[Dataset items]
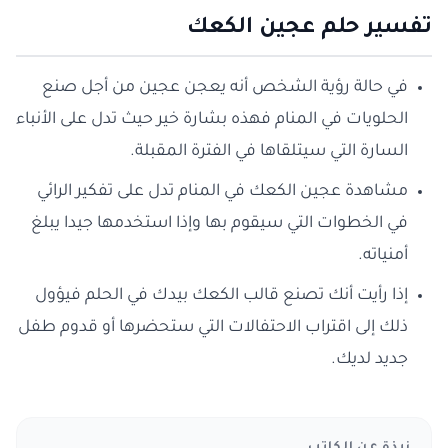
تفسير حلم عجين الكعك
في حالة رؤية الشخص أنه يعجن عجين من أجل صنع
الحلويات في المنام فهذه بشارة خير حيث تدل على الأنباء
السارة التي سيتلقاها في الفترة المقبلة.
مشاهدة عجين الكعك في المنام تدل على تفكير الرائي
في الخطوات التي سيقوم بها وإذا استخدمها جيدا يبلغ
أمنياته.
إذا رأيت أنك تصنع قالب الكعك بيدك في الحلم فيؤول
ذلك إلى اقتراب الاحتفالات التي ستحضرها أو قدوم طفل
جديد لديك.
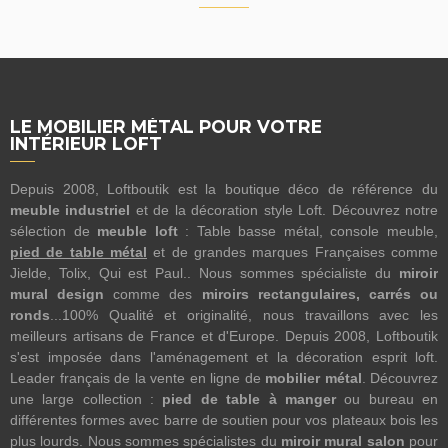
LE MOBILIER MÉTAL POUR VOTRE
INTÉRIEUR LOFT
Depuis 2008, Loftboutik est la boutique déco de référence du
meuble industriel
et de la décoration style Loft. Découvrez notre
sélection de
meuble loft
: Table basse métal, console meuble,
pied de table métal
et de grandes marques Françaises comme
Jielde, Tolix, Qui est Paul.. Nous sommes spécialiste du
miroir
mural design
comme des
miroirs rectangulaires, carrés ou
ronds
...100% Qualité et originalité, nous travaillons avec les
meilleurs artisans de France et d'Europe. Depuis 2008, Loftboutik
s'est imposée dans l'aménagement et la décoration esprit loft.
Leader français de la vente en ligne de
mobilier métal
. Découvrez
une large collection :
pied de table à manger
ou bureau en
différentes formes avec barre de soutien pour vos plateaux bois les
plus lourds. Nous sommes spécialistes du
miroir mural salon
pour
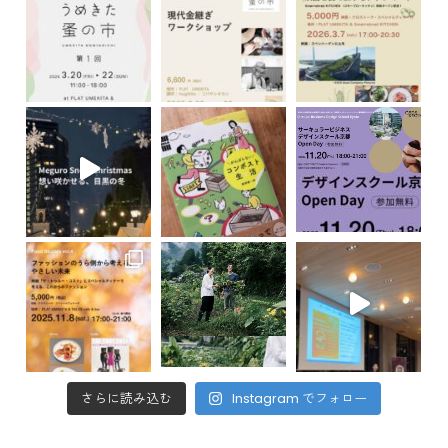
さらに読み込む
Instagram でフォロー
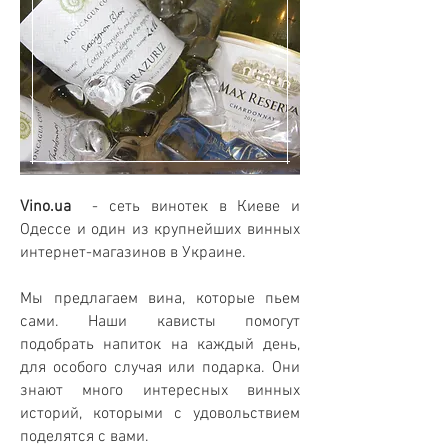
Vino.ua
- cеть винотек в Киеве и
Одессе и один из крупнейших винных
интернет-магазинов в Украине.
Мы предлагаем вина, которые пьем
сами.
Наши кависты помогут
подобрать напиток на каждый день,
для особого случая или подарка. Они
знают много интересных винных
историй, которыми с удовольствием
поделятся с вами.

WORK TO COMPLETE :: Give back exactly the lines from the one containing "et de grandes marques Françaises comme" through the last line above, both included, and none of the pictures.

RESPONSE BELOW ::
et de grandes marques Françaises comme
Jielde, Tolix, Qui est Paul.. Nous sommes spécialiste du
miroir
mural design
comme des
miroirs rectangulaires, carrés ou
ronds
...100% Qualité et originalité, nous travaillons avec les
meilleurs artisans de France et d'Europe. Depuis 2008, Loftboutik
s'est imposée dans l'aménagement et la décoration esprit loft.
Leader français de la vente en ligne de
mobilier métal
. Découvrez
une large collection :
pied de table à manger
ou bureau en
différentes formes avec barre de soutien pour vos plateaux bois les
plus lourds. Nous sommes spécialistes du
miroir mural salon
pour
さらに読み込む
Instagram でフォロー
Vino.ua
- cеть винотек в Киеве и
Одессе и один из крупнейших винных
интернет-магазинов в Украине.
Мы предлагаем вина, которые пьем
сами.
Наши кависты помогут
подобрать напиток на каждый день,
для особого случая или подарка. Они
знают много интересных винных
историй, которыми с удовольствием
поделятся с вами.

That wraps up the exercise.